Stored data
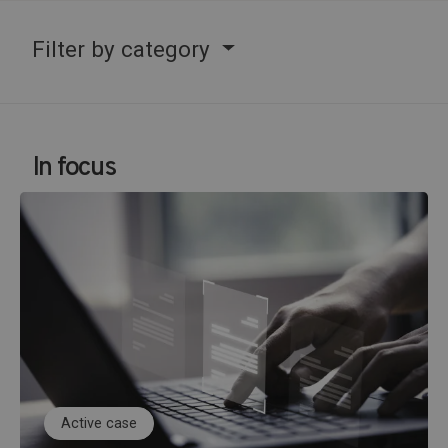
Filter by category
In focus
Active case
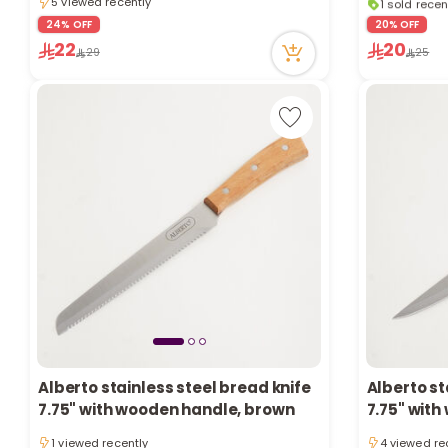
5 viewed recently
1 sold recen
5 viewed recently
6 viewed re
24% OFF
20% OFF
22
20
29
25
Alberto stainless steel bread knife
Alberto st
7.75" with wooden handle, brown
7.75" wit
1 viewed recently
4 viewed re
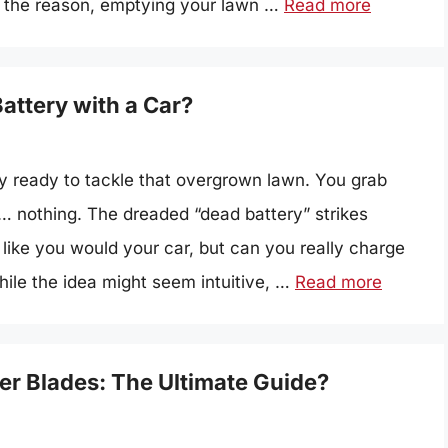
er the reason, emptying your lawn …
Read more
ttery with a Car?
ly ready to tackle that overgrown lawn. You grab
d… nothing. The dreaded “dead battery” strikes
 like you would your car, but can you really charge
ile the idea might seem intuitive, …
Read more
r Blades: The Ultimate Guide?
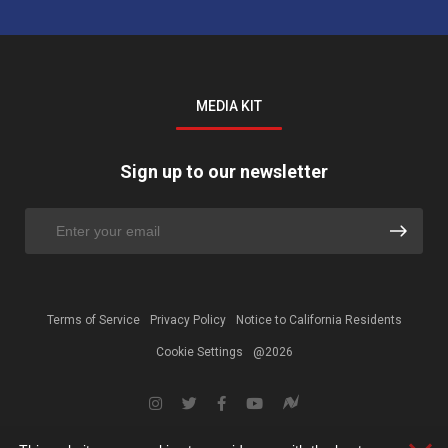
MEDIA KIT
Sign up to our newsletter
Terms of Service
Privacy Policy
Notice to California Residents
Cookie Settings
@2026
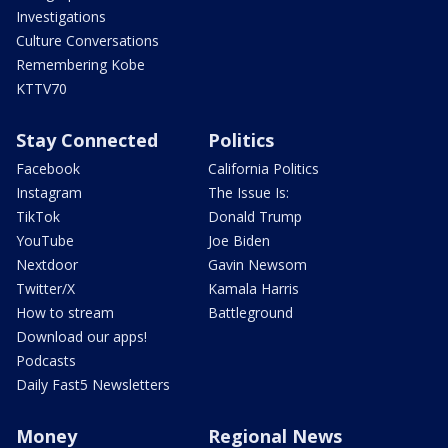
Investigations
Culture Conversations
Remembering Kobe
KTTV70
Stay Connected
Politics
Facebook
California Politics
Instagram
The Issue Is:
TikTok
Donald Trump
YouTube
Joe Biden
Nextdoor
Gavin Newsom
Twitter/X
Kamala Harris
How to stream
Battleground
Download our apps!
Podcasts
Daily Fast5 Newsletters
Money
Regional News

• **YOUR INSTRUCTIONS**:
Only the lines from the one containing "California Politics" through the end of the records above belong in the output, each exactly as it stands, both ends included.

• **SOLUTION TO THIS TASK**:
California Politics
Instagram
The Issue Is:
TikTok
Donald Trump
YouTube
Joe Biden
Nextdoor
Gavin Newsom
Twitter/X
Kamala Harris
How to stream
Battleground
Download our apps!
Podcasts
Daily Fast5 Newsletters
Money
Regional News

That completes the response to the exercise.